Published March 15, 2001 9:00AM (EST)

As hundreds of people gathered last weekend to mourn the deaths of two students at Santana High at the hands of a fellow student, Attorney General John Ashcroft mournfully revealed to the press more surprising news about the school's violence problems. It seems that the high school in Santee, Calif., was in the process of using a $123,000 Justice Department grant to study what Ashcroft described as an "onerous culture of bullying."

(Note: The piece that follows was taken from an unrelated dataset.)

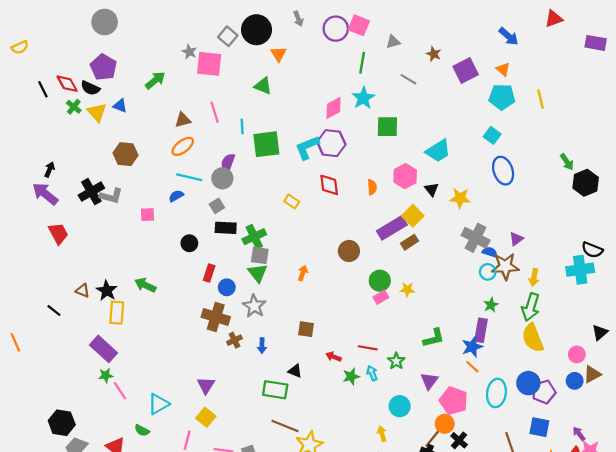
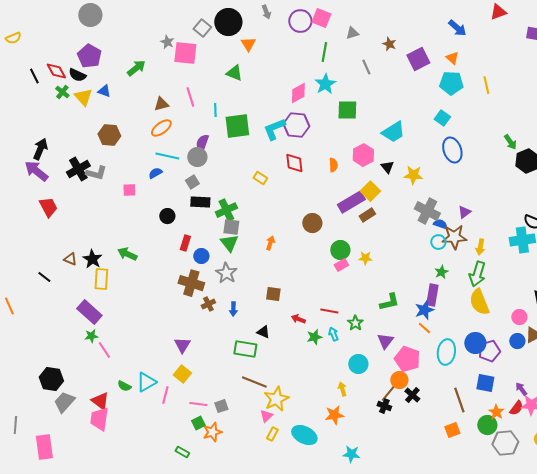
gray line: (408, 79) -> (366, 67), turned 35
black arrow: (50, 170) -> (40, 149), size x1.5
cyan triangle: (159, 404) -> (146, 382), moved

The grant became news because classmates of Charles Andrew Williams described the 15-year-old freshman and alleged shooter as a kid who'd been bullied to the breaking point. The description is strikingly similar to those given by friends and fellow students of Columbine killers Eric Harris and Dylan Klebold. Both boys were reportedly mocked and taunted routinely and sought revenge through a deadly plan against their fellow students. News also surfaced this week that Williams had saved one bullet in the attack -- reportedly for himself.

Some of Williams' classmates insisted that he was no more tortured than any other student at the school was. The disagreement about Williams illustrates one of the chief problems with efforts to crack down on bullying: It's sometimes hard to agree on what constitutes bullying and who's behind it.

In spite of that confusion, school reformers have floated a roster of anti-bullying measures in the wake of Columbine and, now, Santana. State legislatures in Colorado, Washington and California are taking action with school safety bills that would mandate programs in local school districts to target the bullying problem. Some schools, including Santana, have also turned to a Justice Department program called Community Oriented Policing Services, or COPS, which provides grants to help schools study campus violence.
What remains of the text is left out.